▶ WORK REQUEST:
Please repeat the entries below exactly as written, leaving out any images.

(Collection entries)
-*-
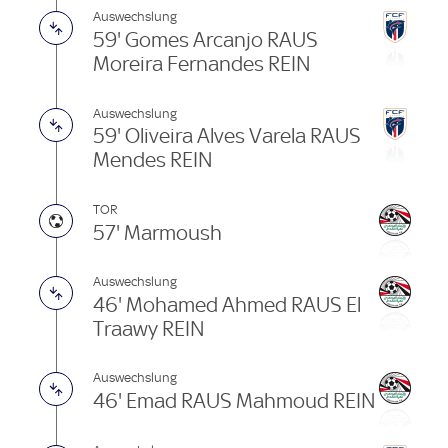
Auswechslung
59' Gomes Arcanjo RAUS
Moreira Fernandes REIN
Auswechslung
59' Oliveira Alves Varela RAUS
Mendes REIN
TOR
57' Marmoush
Auswechslung
46' Mohamed Ahmed RAUS El
Traawy REIN
Auswechslung
46' Emad RAUS Mahmoud REIN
-*-
▶ ANSWER FOR THE TASK:
Auswechslung
59' Gomes Arcanjo RAUS
Moreira Fernandes REIN
Auswechslung
59' Oliveira Alves Varela RAUS
Mendes REIN
TOR
57' Marmoush
Auswechslung
46' Mohamed Ahmed RAUS El
Traawy REIN
Auswechslung
46' Emad RAUS Mahmoud REIN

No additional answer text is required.